GynTect® detects malignant transformations
‘In 2005, I had a conisation after abnormalities were found in the smear. Ten years later, I got pregnant. After the 7th month, funnelling developed and I had to lie down. My child was then born healthy. Nevertheless, after what I’ve experienced, I’m very afraid of a second pregnancy.’
‘During my pregnancy, I received a PapIII finding. In the 19th week of pregnancy, I underwent conisation. In the 25th week of pregnancy, I had a stillbirth because of a germ contamination. The doctors could not rule out that this was a consequence of conisation. I feel very guilty and at the same time I am afraid of getting cervical cancer after all.’
‘In 2010, my Pap test was positive in the 20th week of pregnancy. At that time, I refused conisation and was closely monitored. Six months after I gave birth, a conisation was performed.
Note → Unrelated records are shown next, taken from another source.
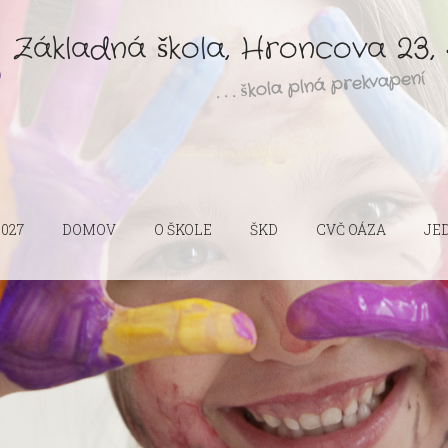
Základná škola, Hroncova 23, 
. . . škola plná prekvapení
2027
DOMOV
O ŠKOLE
ŠKD
CVČ OÁZA
JE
In 2015, I became pregnant again and miscarried.’
‘Since I was 25, I was PapIIId and HPV-positive. About two years later, I had my child. Afterwards, I had a conisation at my own request, so that I would not have to go for an examination every three months. Due to deteriorating values, further conisations followed. After that, I had a miscarriage. The question of whether I did something wrong or whether I could have done something to stop it from happening is always in my head!’
‘Two years after my conisation, I became pregnant. I had a very problematic pregnancy and had to lie down after the 6th week of pregnancy. I should have visited a psychologist. That’s what I think in retrospect. I want another child, but I’m afraid I’ll have to lie down like that again.’